In our early days, being recognized on any list of great companies was hard to imagine. There were times when we sold the office furniture to make payroll.

I described the CEO job as knowing what to do and getting the company to do what you want. Designing a proper company culture will help you get your company to do what you want in certain important areas for a very long time.

Rap helps me connect emotionally.

The hardest thing about starting a company and running a company is, there's just so many expectations on you, and there are so many people who have things that they want you to do. It's a lot like life about that.

The key to high-quality communication is trust, and it's hard to trust somebody that you don't know.

It is very helpful to me, in my job, for people to know me better. A lot of that is, it's a communication job.

Business ends up being very dynamic and situational.

It helps to have founded and run a company if you're going to help somebody run a company who is a founder.

Big companies have trouble with innovation. Innovation is about bad ideas, or ideas that look like bad ideas. That's the fundamental thing.

Leadership is hard to train on.

Do you have a real interest in people who work for you? Most good leaders have that - it's hard to get someone to follow you if they feel like you hate 'em.
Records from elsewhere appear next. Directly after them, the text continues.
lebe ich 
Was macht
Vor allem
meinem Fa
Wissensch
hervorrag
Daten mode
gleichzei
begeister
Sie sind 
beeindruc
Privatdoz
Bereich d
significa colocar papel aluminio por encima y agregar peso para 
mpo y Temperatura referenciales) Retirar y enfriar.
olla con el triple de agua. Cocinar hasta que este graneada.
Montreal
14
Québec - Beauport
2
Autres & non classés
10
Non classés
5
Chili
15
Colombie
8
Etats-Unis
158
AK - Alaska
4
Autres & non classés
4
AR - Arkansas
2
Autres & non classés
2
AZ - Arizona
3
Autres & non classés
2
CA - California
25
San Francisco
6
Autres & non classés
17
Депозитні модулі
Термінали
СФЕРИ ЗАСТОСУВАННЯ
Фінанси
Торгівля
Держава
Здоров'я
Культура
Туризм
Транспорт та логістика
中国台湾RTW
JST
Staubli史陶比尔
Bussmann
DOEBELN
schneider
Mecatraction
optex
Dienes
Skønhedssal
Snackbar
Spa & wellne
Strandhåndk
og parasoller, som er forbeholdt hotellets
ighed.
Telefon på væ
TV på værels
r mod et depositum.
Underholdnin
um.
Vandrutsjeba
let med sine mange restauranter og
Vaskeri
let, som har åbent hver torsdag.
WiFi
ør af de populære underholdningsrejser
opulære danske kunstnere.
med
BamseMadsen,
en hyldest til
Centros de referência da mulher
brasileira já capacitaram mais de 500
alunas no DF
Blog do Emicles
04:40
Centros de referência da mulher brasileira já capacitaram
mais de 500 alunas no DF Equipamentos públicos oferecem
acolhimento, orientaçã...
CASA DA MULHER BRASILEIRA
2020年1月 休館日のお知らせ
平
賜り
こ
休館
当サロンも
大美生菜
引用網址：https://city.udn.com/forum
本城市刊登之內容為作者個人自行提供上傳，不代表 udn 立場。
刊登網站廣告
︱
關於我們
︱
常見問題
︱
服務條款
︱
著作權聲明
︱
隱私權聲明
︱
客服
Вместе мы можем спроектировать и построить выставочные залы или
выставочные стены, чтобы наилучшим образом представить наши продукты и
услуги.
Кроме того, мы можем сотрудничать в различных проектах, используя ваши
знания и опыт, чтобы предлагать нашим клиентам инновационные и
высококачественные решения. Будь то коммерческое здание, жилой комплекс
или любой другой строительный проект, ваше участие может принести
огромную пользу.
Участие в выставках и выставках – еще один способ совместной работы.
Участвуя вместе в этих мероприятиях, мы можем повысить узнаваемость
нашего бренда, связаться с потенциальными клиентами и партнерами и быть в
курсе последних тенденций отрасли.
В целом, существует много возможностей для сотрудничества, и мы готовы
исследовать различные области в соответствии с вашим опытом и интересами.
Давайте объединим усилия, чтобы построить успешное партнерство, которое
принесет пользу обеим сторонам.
The first rule of the C.E.O. psychological meltdown is 'Don't talk about the psychological meltdown.'

In boxing, you get hit, it's painful, then you sit on the stool when the adrenaline is gone and you feel that pain. And then you fight the next round.

To succeed at selling a losing product, you must develop seriously superior sales techniques. In addition, you have to be massively competitive and incredibly hungry to survive in that environment.

When screening engineers from other companies, its smart to value engineers from great companies more than those from mediocre companies.

Hire sales people who are really smart problem solvers, but lack courage, hunger and competitiveness, and your company will go out of business.

A good engineering interview will include some set of difficult problems to solve. It might even require that the candidate write a short program. In addition, it will test the candidate's knowledge of the tools she uses in great depth.

If I'm in my position at a company, I may not have the knowledge of the C.E.O., I may not know what's possible, or I may not have the creativity, but if I can identify a problem, that's a valuable thing.

People say the most important thing is building a world-class team.

By far the most difficult skill I learned as a C.E.O. was the ability to manage my own psychology. Organizational design, process design, metrics, hiring and firing were all relatively straightforward skills to master compared with keeping my mind in check.

I would have never wanted to write another management book. There are so many of them, and everybody says the same thing about them, and they are all the same - they give the exact same advice. It's like a diet book; they all say eat less calories, exercise more, and every single book has the same conclusion.

I had a terrible time hiring rich people. It sounds funny, but the problem is when things go wrong they can ask, 'Why am I doing this?' You don't ever want anybody asking that question. You want them to say, 'I know why I'm doing it, I need the money, let's go' or whatever it is that draws them.

One of the things I say to people is: Imagine if we succeeded.

A wartime C.E.O. may not delegate. They make every decision based on the next product release. They may use a lot of profanity.